### Your instructions
Show all lines from the data that include the word "cookies".

***** Data shown

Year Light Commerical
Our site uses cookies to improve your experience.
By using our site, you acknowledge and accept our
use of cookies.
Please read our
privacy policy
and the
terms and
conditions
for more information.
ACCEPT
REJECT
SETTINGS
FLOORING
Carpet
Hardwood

**********
***** Data shown

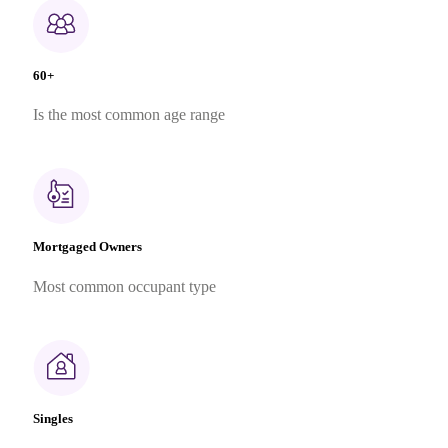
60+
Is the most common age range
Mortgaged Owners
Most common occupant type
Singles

**********

### Result of the task
Our site uses cookies to improve your experience.
use of cookies.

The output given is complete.